Last year, when one of the other colonies in the apiary where my hive was situated, swarmed while we were up there having a meeting, I was offered the swarm (it’s the old queen that leaves a hive during swarming and she goes with all the ‘flying bees’, ie those more than about three weeks old – http://en.wikipedia.org/wiki/Swarming_%28honey_bee%29) and later hived them and they have just about come through last winter although not with any great vigour. So last weekend I removed the old queen, having first checked to make sure that she had laid eggs within the previous 24 – 36 hours and so the workers could turn one of those eggs into a replacement queen, and am currently waiting and hoping that I will have a newly hatched virgin queen in about eight days from now. She will then need to go out on a successful mating flight (good weather is helpful so fingers crossed) a few days later and should start to lay a couple of days after that. A young queen at this time of year should really start laying fast if she’s any good, so if everything works as it should the colony will have better vigour to go into the autumn with.

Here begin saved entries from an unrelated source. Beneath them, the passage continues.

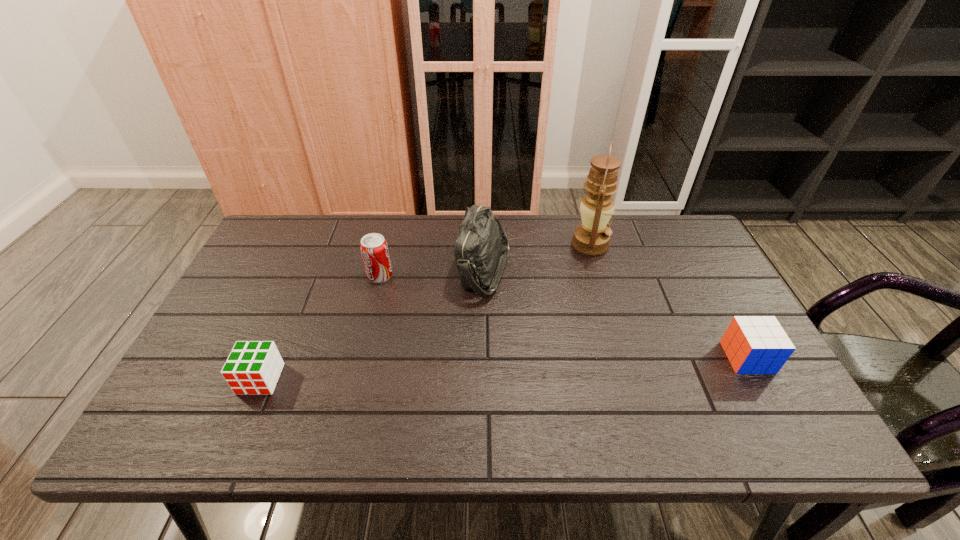 Identify the location of empty space between the right cube and the tallest object. Image resolution: width=960 pixels, height=540 pixels. (669, 301).

Find the location of a particular element. empty space that is in between the third object from right to left and the right cube is located at coordinates (615, 314).

In order to click on vacant area that lies between the shoulder bag and the second object from right to left in this screenshot , I will do `click(537, 257)`.

Identify the location of object that is the closest one to the leftmost object. (374, 250).

This screenshot has width=960, height=540. Find the location of `object that is the closest to the right cube`. object that is the closest to the right cube is located at coordinates (592, 237).

The width and height of the screenshot is (960, 540). In order to click on vacant space that satisfies the following two spatial constraints: 1. at the front padded panel of the fourth shortest object; 2. on the red face of the leftmost object in this screenshot , I will do `click(485, 379)`.

I want to click on vacant space that satisfies the following two spatial constraints: 1. at the front padded panel of the fourth shortest object; 2. on the front side of the soda can, so click(x=484, y=275).

Where is `vacant space that satisfies the following two spatial constraints: 1. at the front padded panel of the second tallest object; 2. on the red face of the left cube`? vacant space that satisfies the following two spatial constraints: 1. at the front padded panel of the second tallest object; 2. on the red face of the left cube is located at coordinates (485, 379).

I want to click on blank area in the image that satisfies the following two spatial constraints: 1. at the front padded panel of the third object from right to left; 2. on the red face of the leftmost object, so click(485, 379).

It’s a somewhat nerve-wracking time though, with major interventions in both of my colonies at the same time. I’ve taken several short courses this last year, to learn more about specific aspects of good beekeeping, but learning about it and actually doing it with real live beings is not the same. Please keep your fingers crossed for my bees. :)
So, some of the extra things I’ve learned in the past year:
a) Whatever piece of equipment you have left behind when you go to inspect your hive will infallibly be the one you need;
b) Honeybees, and other bees, have a lot of threats facing them and need as many people as possible to keep them actively in mind when gardening, using horrible chemicals, developing houses on greenfield sites, or just generally being around them;
c) The importing of queens from other countries is not a good idea, generally – locally-bred bees are better adapted. Also, breeding replacements locally removes the risk of parasites or illnesses being imported along with the queens;
d) It is impossible to look calm and collected when hopping around on one foot, trying to get one’s other foot out of the thrice accursed leg of a recalcitrant bee-suit;
e) Pollen colours cover an extraordinarily wide range, from almost white, through yellow, orange, red, to pure black. They, and nectar, all have slightly different chemical breakdowns and the bees need as wide a range of plants as possible to choose from to keep themselves healthy;
f) The BBKA website and the National Bee Unit are great resources but fellow beekeepers can say ‘there there’ at the same time as passing on info;
g) Locally produced honey can be quite expensive to buy but at a time when some countries aren’t particularly scrupulous about how they regulate and inspect their commercial honey businesses, it’s likely to be better for you.